Turkey will not work with Israel on energy projects until the situation in the Gaza Strip has been resolved, Turkish Energy Minister Taner Yildiz said on Tuesday.
Yildiz spokes to reporters before attending the “Mediterranean Energy Perspectives – Turkey Report” in Ankara.
“For energy projects to proceed, the human tragedy in Gaza will have to be stopped and Israel will have to instate a permanent peace there with all elements,” Yildiz said, according to a report from Reuters.
“It is out of question to proceed on any energy project unless a permanent peace is established, with contribution from all sides and with necessary conditions,” he continued. “A human tragedy unfolded (in Gaza), it is all too easily forgotten.”
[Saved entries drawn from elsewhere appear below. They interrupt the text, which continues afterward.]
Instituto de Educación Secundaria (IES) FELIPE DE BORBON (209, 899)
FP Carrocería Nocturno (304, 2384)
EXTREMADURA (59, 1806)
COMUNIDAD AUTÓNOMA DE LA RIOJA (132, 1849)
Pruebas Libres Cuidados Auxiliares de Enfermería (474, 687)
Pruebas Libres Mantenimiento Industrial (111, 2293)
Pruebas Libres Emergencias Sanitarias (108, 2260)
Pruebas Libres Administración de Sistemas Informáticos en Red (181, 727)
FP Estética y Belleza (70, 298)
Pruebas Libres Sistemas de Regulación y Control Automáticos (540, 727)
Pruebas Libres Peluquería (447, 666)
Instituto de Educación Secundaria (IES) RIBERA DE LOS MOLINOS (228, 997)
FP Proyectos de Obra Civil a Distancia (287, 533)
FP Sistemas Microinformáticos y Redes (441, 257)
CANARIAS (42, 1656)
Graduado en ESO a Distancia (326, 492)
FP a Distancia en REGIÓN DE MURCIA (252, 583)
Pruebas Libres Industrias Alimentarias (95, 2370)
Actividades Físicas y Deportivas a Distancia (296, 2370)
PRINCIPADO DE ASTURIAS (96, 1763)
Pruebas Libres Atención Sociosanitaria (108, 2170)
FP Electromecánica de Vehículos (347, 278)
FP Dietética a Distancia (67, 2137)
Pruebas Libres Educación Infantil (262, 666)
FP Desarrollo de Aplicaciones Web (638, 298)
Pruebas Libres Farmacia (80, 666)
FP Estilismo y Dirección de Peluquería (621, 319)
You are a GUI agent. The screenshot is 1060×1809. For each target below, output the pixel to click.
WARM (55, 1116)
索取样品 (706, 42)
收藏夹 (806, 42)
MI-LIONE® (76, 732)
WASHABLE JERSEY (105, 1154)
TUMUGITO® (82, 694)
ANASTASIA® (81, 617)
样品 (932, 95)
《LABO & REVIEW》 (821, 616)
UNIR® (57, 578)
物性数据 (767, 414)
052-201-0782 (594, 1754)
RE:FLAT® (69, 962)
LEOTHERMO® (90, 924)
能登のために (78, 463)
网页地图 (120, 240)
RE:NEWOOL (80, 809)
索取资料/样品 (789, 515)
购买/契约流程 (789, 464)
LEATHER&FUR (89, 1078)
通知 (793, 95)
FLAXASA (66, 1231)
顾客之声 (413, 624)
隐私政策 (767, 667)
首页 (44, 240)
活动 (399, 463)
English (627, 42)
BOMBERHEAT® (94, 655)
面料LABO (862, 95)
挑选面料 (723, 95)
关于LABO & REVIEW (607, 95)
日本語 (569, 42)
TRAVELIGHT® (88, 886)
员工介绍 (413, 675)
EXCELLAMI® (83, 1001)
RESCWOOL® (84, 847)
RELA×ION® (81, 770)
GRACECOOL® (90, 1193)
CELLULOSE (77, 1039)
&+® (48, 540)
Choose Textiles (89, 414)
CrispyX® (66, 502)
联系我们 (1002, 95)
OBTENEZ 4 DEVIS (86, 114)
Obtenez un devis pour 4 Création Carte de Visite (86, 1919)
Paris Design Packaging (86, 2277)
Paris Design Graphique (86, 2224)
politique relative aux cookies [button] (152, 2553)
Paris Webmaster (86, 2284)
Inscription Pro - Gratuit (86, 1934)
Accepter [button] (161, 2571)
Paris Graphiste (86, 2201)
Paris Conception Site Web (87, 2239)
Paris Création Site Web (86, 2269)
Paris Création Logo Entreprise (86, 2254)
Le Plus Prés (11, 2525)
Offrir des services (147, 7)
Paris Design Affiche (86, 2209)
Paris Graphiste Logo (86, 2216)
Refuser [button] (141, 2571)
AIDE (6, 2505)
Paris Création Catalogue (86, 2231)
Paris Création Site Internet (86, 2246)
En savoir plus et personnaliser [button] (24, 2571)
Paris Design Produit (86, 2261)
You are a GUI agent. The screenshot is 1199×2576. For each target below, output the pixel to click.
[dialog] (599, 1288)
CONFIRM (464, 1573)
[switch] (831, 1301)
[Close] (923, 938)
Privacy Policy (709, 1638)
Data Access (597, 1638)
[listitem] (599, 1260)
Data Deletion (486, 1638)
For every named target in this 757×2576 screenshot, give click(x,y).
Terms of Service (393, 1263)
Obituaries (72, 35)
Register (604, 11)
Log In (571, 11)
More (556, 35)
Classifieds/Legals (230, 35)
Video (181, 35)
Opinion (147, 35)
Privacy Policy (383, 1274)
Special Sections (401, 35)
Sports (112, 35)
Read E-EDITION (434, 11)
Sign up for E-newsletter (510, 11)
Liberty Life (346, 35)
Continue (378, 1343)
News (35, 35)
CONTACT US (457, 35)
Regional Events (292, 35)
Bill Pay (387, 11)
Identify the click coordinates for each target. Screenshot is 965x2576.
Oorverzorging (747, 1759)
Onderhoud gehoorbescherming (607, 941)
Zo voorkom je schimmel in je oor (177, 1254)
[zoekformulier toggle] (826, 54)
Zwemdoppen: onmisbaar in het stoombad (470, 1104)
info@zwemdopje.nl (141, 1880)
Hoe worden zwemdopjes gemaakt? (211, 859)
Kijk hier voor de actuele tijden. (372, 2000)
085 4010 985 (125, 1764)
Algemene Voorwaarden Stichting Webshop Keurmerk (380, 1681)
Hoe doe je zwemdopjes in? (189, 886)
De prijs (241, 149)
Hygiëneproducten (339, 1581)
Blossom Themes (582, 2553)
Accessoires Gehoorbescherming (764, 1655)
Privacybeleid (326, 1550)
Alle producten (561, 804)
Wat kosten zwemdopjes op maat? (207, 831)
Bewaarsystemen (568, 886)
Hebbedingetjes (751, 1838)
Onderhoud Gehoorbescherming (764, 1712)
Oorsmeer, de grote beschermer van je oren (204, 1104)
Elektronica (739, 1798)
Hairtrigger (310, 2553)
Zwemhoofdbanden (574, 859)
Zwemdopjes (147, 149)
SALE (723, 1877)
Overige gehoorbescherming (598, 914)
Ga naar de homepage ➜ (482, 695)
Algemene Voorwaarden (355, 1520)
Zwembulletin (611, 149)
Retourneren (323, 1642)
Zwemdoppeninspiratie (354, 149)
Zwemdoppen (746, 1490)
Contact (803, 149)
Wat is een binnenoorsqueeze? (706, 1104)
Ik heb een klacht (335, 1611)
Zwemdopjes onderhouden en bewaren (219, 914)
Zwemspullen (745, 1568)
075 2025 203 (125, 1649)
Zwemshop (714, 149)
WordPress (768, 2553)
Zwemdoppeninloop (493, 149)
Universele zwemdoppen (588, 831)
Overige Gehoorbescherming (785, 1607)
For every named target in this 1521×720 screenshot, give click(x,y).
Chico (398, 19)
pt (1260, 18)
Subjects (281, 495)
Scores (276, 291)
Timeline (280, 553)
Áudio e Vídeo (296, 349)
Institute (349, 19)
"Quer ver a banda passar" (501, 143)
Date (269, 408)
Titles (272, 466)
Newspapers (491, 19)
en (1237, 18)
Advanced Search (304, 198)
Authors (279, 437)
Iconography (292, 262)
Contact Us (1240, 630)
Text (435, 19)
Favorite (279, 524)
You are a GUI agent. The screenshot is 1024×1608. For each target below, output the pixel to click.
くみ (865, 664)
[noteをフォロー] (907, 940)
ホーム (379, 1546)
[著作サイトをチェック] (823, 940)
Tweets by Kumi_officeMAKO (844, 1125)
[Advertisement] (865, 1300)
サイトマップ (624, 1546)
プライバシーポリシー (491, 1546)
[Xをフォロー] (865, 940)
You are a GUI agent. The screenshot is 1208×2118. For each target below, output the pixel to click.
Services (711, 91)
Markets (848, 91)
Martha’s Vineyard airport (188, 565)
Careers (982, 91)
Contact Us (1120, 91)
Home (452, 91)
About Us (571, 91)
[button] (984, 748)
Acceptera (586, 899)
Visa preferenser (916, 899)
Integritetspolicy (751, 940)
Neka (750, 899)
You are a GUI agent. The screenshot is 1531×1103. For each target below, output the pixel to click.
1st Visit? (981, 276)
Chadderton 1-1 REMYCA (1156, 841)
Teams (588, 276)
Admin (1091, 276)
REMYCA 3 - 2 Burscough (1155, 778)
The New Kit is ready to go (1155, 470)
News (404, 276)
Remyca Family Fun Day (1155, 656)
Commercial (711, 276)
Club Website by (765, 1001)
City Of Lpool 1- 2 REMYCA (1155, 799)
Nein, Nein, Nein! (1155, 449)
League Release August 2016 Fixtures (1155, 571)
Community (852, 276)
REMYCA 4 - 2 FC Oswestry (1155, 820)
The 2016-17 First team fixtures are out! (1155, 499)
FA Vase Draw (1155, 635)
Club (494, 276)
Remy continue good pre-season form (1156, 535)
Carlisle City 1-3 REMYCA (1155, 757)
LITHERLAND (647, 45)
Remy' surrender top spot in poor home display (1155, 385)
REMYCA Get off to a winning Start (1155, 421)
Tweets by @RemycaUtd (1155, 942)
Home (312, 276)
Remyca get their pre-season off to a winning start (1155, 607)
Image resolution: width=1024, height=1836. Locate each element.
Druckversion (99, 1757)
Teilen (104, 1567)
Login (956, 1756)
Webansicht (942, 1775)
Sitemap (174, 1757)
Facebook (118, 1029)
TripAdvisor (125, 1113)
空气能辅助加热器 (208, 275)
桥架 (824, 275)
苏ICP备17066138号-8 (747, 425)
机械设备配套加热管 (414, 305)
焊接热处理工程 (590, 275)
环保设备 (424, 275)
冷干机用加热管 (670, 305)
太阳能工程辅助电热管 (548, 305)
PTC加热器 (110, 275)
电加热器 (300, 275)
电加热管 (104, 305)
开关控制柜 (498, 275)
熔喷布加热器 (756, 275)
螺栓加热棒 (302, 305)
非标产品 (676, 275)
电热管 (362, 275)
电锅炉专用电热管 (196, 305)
The recent discovery of two large gas fields in the Mediterranean has transformed Israel into an energy exporter, and the country has been looking for regional partners to purchase the resource.
Last week Israel signed a deal to supply Jordan with $15 billion worth of natural gas from its Leviathan energy field over 15 years.
Despite reports of a rapprochement over the spring, ties between Israel and Turkey chilled again over the summer as Jerusalem waged a 50-day military campaign against Hamas in the Gaza Strip.
A watchdog report released last week, though, showed Ankara was still selling jet fuel to Israel, a charge Yildiz vehemently denied, according to Turkish Radio and Television.
“Turkey is a country grounded in law,” he said. “I have said many times that Turkey has not exported jet fuel to Israel. All calculations are out in the open, we do not hide anything. There has not been any exportation.”
“These allegations are speculation carried out by ill-minded people. If they spent as much time searching for local energy resources as they do on speculations, they would be more productive citizens for their country.”
Turkey’s Energy Market Regulatory Agency said on September 3 that some 1,500 tons of jet fuel was sold to Israel in June alone.
Ties between Israel and Turkey, already chilly, became further frayed during the recent conflict in Gaza. Turkish President Recep Tayyip Erdogan, who was prime minister at the time, accused Israel of “genocide in Gaza and “barbarism that surpasses Hitler.”